Roger Davy, a West Yorkshire magistrate and a national spokesman on youth courts, said: “Children – and that’s what they are – as young as 12, 13 and 14 are coming before us for offences of theft and robbery, which they admit are to raise money to feed their cannabis habit.” He said that cannabis use did not automatically plunge children into a life of crime, but many children believed cannabis was now legal and that nothing would happen if they were caught with it. Mr Davy said that the downgrading of cannabis to a Class C category had sent out the wrong message to vulnerable young people and he cited the case of a 15-year-old boy who had come before Bradford Crown Court accused of murdering one of his brothers in a frenzied knife attack after drinking up to seven cans of lager and smoking several joints. Mr Davy said: “The message has been sent out that having cannabis is not a serious offence, so more people have started to use it – who knows how many. But I am convinced that for many of the vulnerable youngsters I see in court it is a gateway to harder substances.”
The magistrates voted for change as the Home Office report provided a fresh estimate on the total costs of Class A drugs, detailing the price of drug use linked to crime, healthcare and deaths. The report put the cost at £15.4 billion in 2003-04, or £44,231 for each problem drug user. It is an increase of £3 billion on the 2000 figure, but officials said the rise was due to changes in calculations of the costs linked to crime and victims.
Drug-related crime accounts for 90 per cent of the overall cost of Class A drug use. The overall illicit drug market in 2003-04 was £5.2 billion, a fall from the £6.6 billion estimated for 1998. The £5.2 billion drug market in cannabis, amphetamines, Ecstasy, powder cocaine, crack and heroin is one third the value of the tobacco market and 41 per cent the size of the alcohol market.

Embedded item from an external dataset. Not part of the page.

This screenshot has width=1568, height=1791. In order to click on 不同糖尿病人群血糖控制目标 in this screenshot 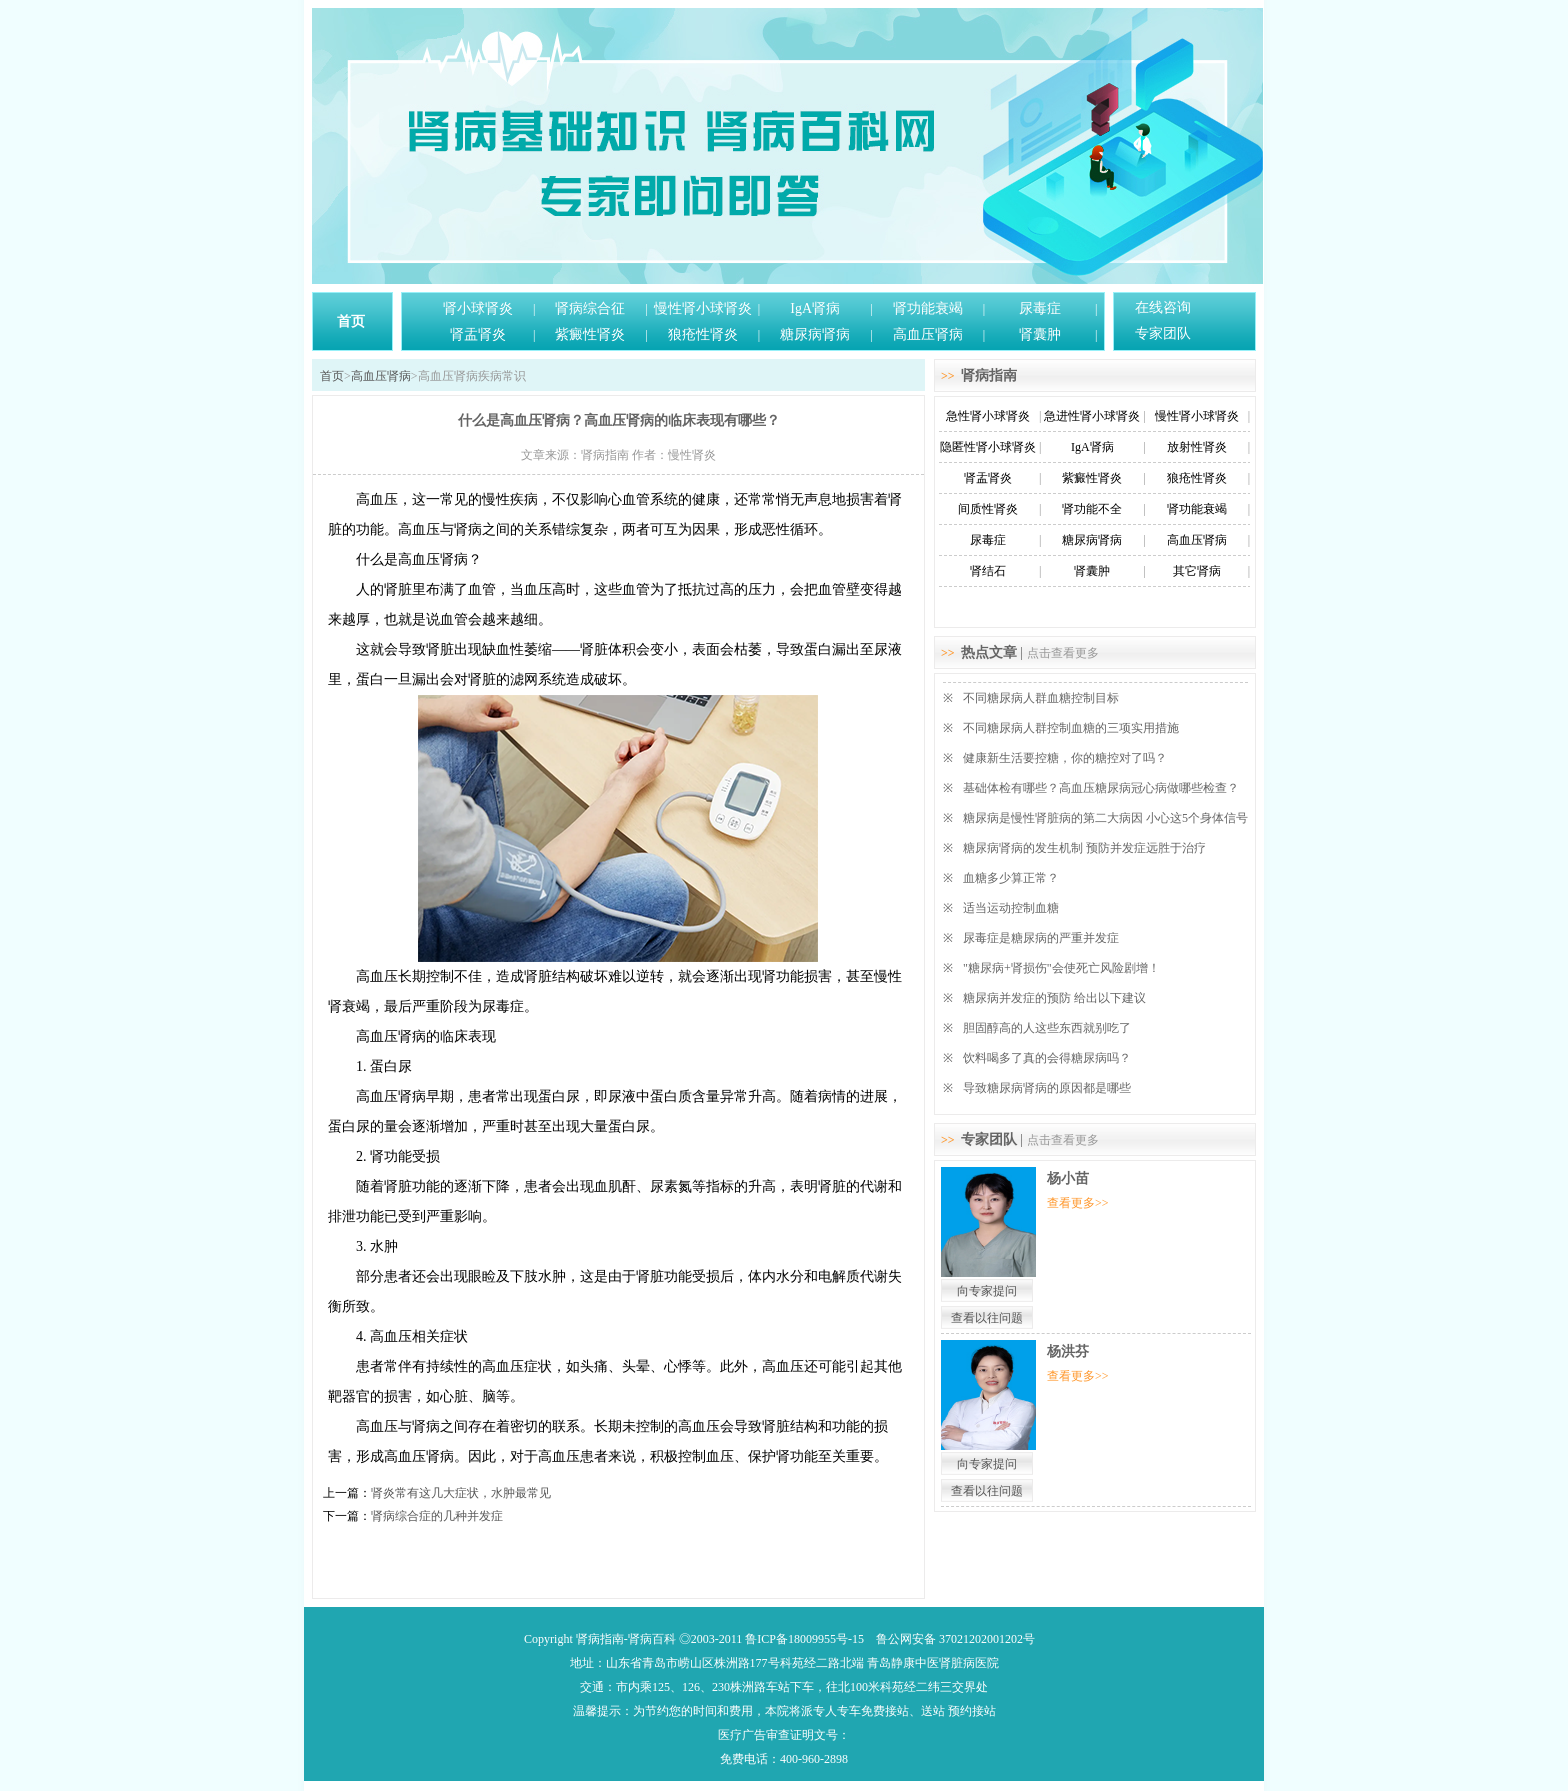, I will do `click(1041, 698)`.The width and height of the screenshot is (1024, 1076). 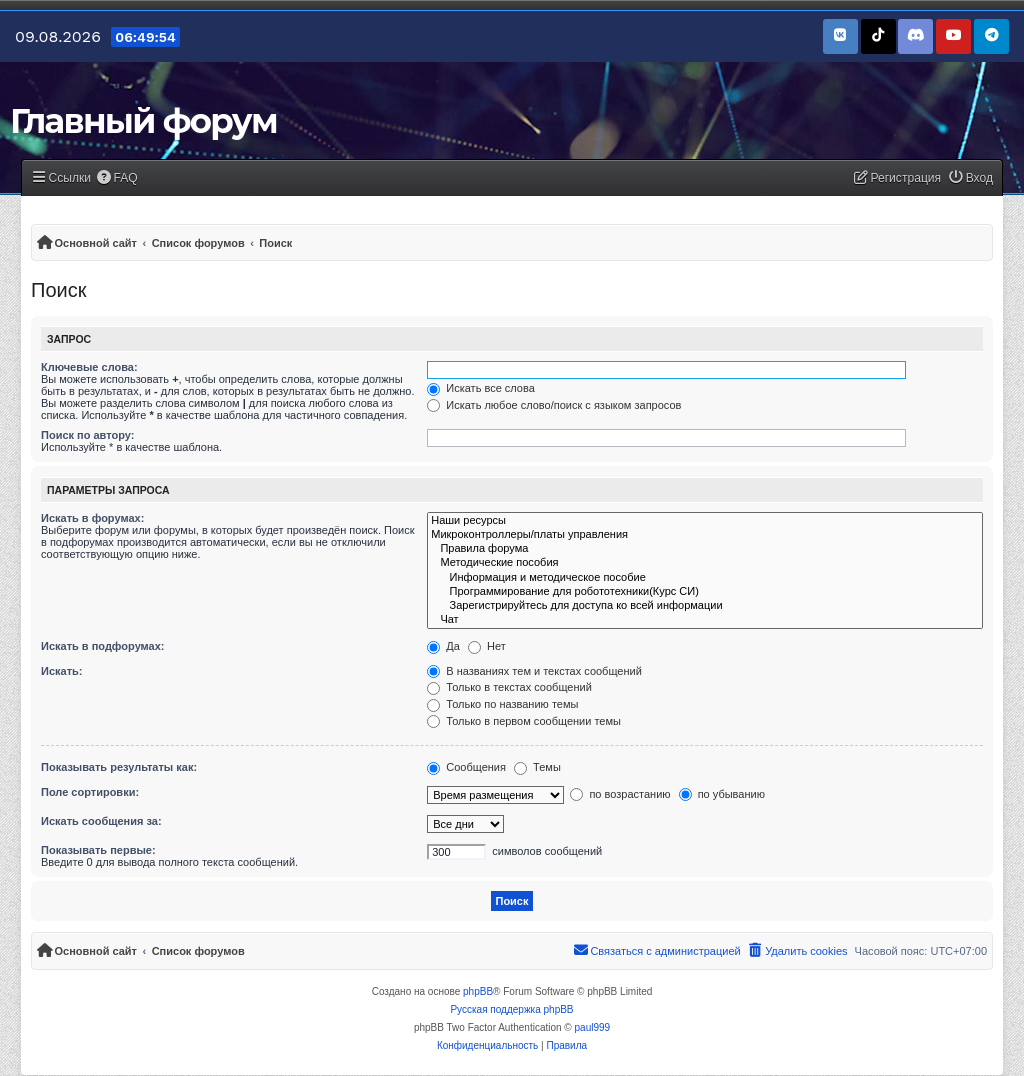 I want to click on paul999, so click(x=593, y=1027).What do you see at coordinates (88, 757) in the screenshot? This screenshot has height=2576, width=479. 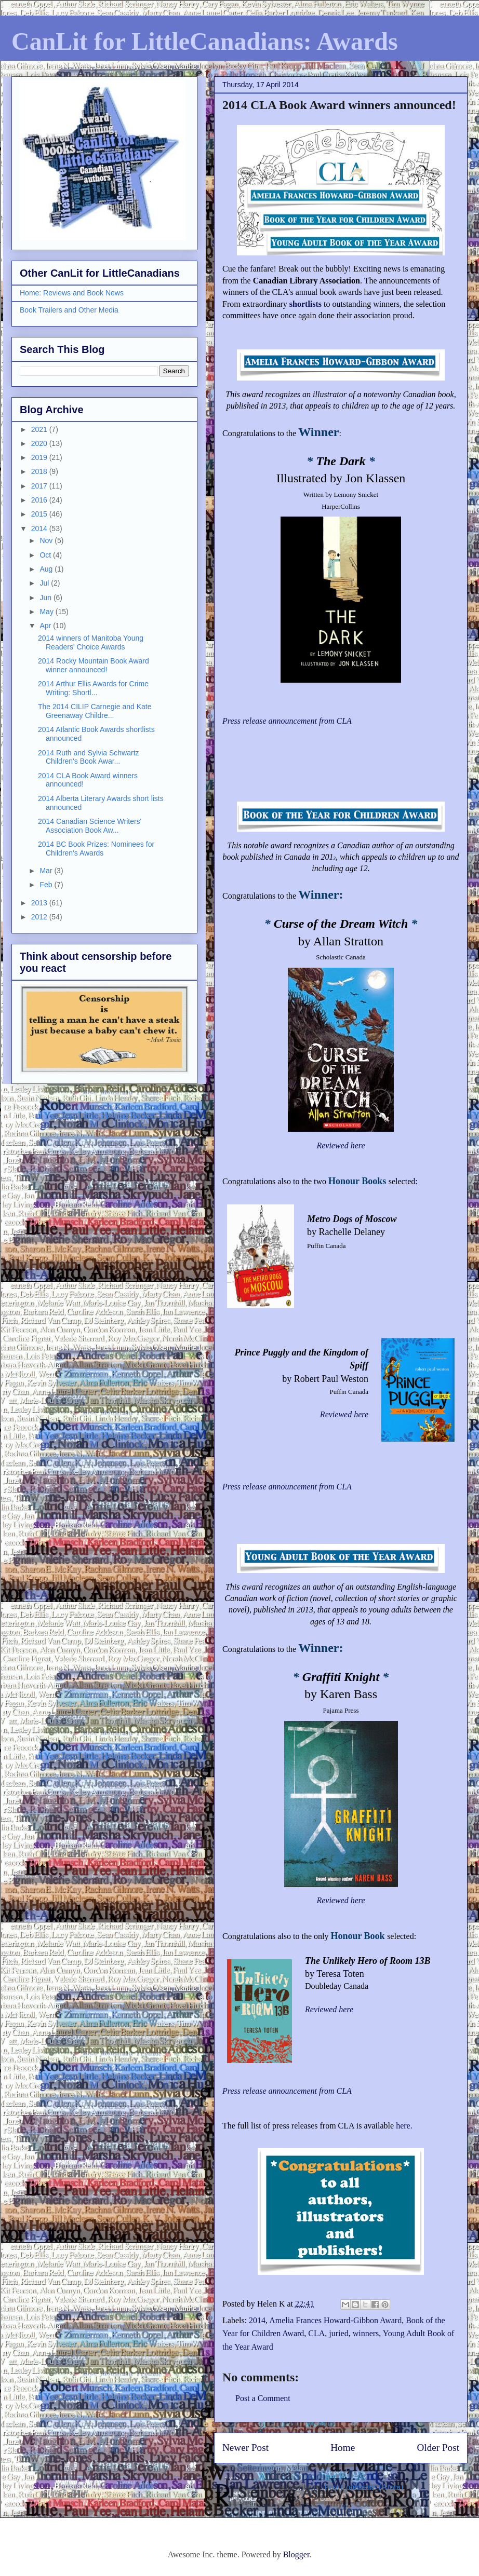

The size of the drug trade is comparable to British Airways’ stock market value of £5.5 billion and the brick and cement giant Hanson’s stock value of £5.3 billion.
The Home Office report said that the decline in the size of the illicit market was a result of the sharp fall in the cost of drugs on the streets. According to last year’s report of the European Monitoring Centre for Drugs and Drug Addiction, published in Brussels yesterday, prices of cocaine, heroin, amphetamines, Ecstasy and cannabis across Europe have been steadily falling for the past five years. The report says that, although drug use may have stabilised in Britain and other countries, danger lies ahead, especially over cocaine use. The drug is now the second most popular after cannabis. It said: “In Europe, cocaine is at historically high levels and studies suggest it is a common pattern for increases in problems relating to a drug to lag some years behind increases.” The report shows that Britain is top of the league for cocaine use among 15 to 34-year-olds, with 10.5 per cent of the population of that age group trying the drug at least once. Britain also came top of the 15-24 age group, with nearly 6 per cent having used the drug in the past year.
In 2003, the latest figures available, Britain was also top for heroin
seizures, second for cocaine and cannabis seizures after Spain and top again
for Ecstasy seizures.
Vernon Coaker, the Minister responsible for drugs, said: “Record sums invested in tackling drugs have helped to cut acquisitive crime, which is largely drug-related, by 16 per cent in the last two years.”
But David Davis, the Shadow Home Secretary, questioned government policy. “This is the cost of Labour’s failure on drugs, and it is being met by the public. Labour must end its chaotic and confused approach and get an urgent grip on this problem,” he said.
Martin Barnes, chief executive of the charity DrugScope, said: “Despite encouraging signs that drug use overall is stable and for some drugs is falling, there is clearly no room for complacency.”